Report a pothole to City of York Council

Verify the road is adopted using York's online map before reporting. Keep your reference number and any confirmation emails. Out-of-hours emergencies: 01904 551550.

Hit a pothole in York?

A well-funded AMBER council demands a well-built claim. £35 for a professional claim pack.

DIY claim

  • • Submit photos and invoices
  • • Use generic template letter
  • • No U-road deterioration argument
  • • No prior-report search
  • • No streetworks corridor analysis

Professional claim pack

  • ✅ 25% U-road RED rate documented
  • ✅ 9,074 pothole repairs in 2024/25 cited
  • ✅ Prior reports searched and attached
  • ✅ Drainage and streetworks context included
  • ✅ Section 58 rebuttal tailored to York

No percentage fees. You keep 100% of any compensation.

Frequently asked questions

York spends nearly triple its DfT capital allocation — can I still claim?

Yes. The DfT Spend scorecard is GREEN, but your claim turns on the specific defect and road condition — and York is AMBER overall because unclassified roads are deteriorating. Section 58 depends on whether the pothole that damaged your vehicle was reasonably inspected and repaired, not on aggregate spend figures.

What if my pothole was on a residential or unclassified road?

U-roads make up 551km — 70% of York's 790km road network. City of York Council's own transparency report shows 25% of U-roads in RED condition in 2024/25, up from 11% in 2019/20, and admits U-road condition is worse than neighbouring councils. Most pothole damage in York happens on these local streets.

Does York's claim of 100% annual survey coverage weaken my claim?

Not automatically. The council uses AI video surveys from bicycle-mounted smartphones and says it achieves full-network coverage each year. That can support a Section 58 defence — but only if the survey actually recorded your road and the defect was visible at the time. Prior reports, photos showing defect age, and whether your street was on the annual programme matter more than the headline coverage claim.

Why does the report show 2,255 job tickets but 9,074 pothole repairs?
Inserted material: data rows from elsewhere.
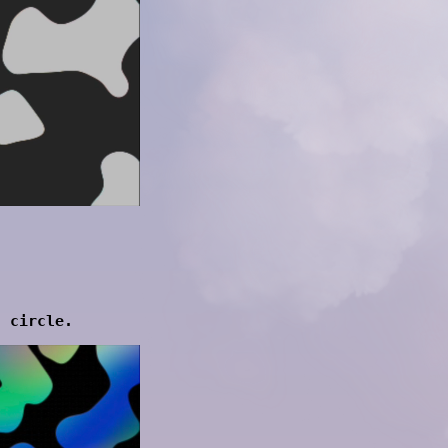
d circle.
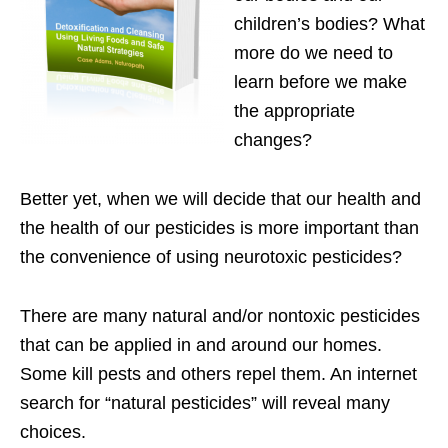
children’s bodies? What
more do we need to
learn before we make
the appropriate
changes?
Better yet, when we will decide that our health and
the health of our pesticides is more important than
the convenience of using neurotoxic pesticides?
There are many natural and/or nontoxic pesticides
that can be applied in and around our homes.
Some kill pests and others repel them. An internet
search for “natural pesticides” will reveal many
choices.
City of York Council explains that job tickets can cover multiple repair areas and defect types. From April 2024, its new Asset Management System tracks individual potholes separately — revealing 9,074 individual repairs in 2024/25, roughly four times the job-ticket count. The true scale of reactive work is larger than the older headline figures suggest.

Does York's drainage investment help or hurt my claim?
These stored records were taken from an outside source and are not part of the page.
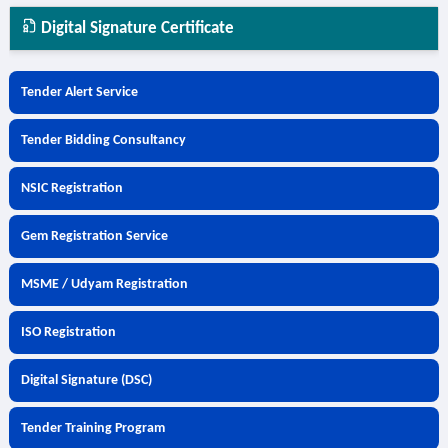
Digital Signature Certificate
Tender Alert Service
Tender Bidding Consultancy
NSIC Registration
Gem Registration Service
MSME / Udyam Registration
ISO Registration
Digital Signature (DSC)
Tender Training Program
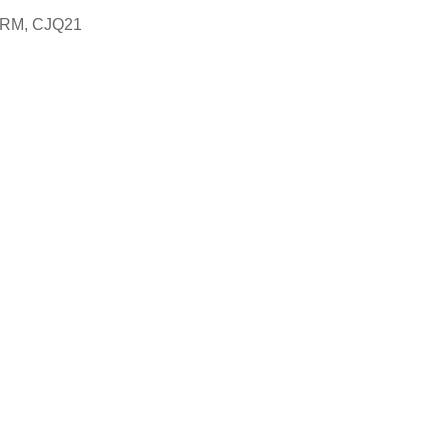
4RM, CJQ21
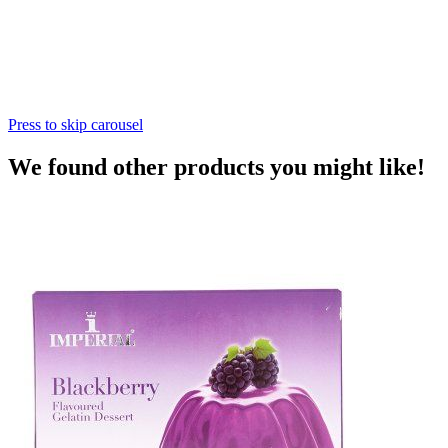
Press to skip carousel
We found other products you might like!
Both, depending on your road. The council targets £1,000k on drainage in 2025/26 and acknowledges standing water turns small defects into potholes. If your road has known flooding issues the council has prioritised but not fixed, that supports a claim. If drainage was recently improved and your pothole formed afterwards, the council may argue it took reasonable steps.

Do streetworks and York Central development affect claim prospects?
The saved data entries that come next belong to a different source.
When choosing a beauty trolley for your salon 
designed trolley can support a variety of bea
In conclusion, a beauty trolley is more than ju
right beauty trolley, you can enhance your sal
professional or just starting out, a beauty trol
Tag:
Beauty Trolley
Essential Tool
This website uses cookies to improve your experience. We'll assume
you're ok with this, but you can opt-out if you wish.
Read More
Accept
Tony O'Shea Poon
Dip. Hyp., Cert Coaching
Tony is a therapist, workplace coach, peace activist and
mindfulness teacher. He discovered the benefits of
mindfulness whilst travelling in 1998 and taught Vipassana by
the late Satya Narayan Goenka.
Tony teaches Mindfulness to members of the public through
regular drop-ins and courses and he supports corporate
Potentially. The council reports 12,369 streetworks permit applications in 2024/25, 27 new development sites including Station gateway and York Central, and notes growth “inevitably” brings roadworks that create pressures where new and old infrastructure meet. Heavy utility and construction traffic accelerates wear — relevant if your incident was on a corridor affected by permitted works.

Is pre-2019/20 condition data comparable?

City of York Council warns that data between 2019 and 2023 for A and B/C roads, and between 2019 and 2022 for U-roads, was collected using survey types that do not produce outputs comparable with current DfT national indicators. For claims, focus on the latest comparable figures — especially the 25% RED U-road rate in 2024/25.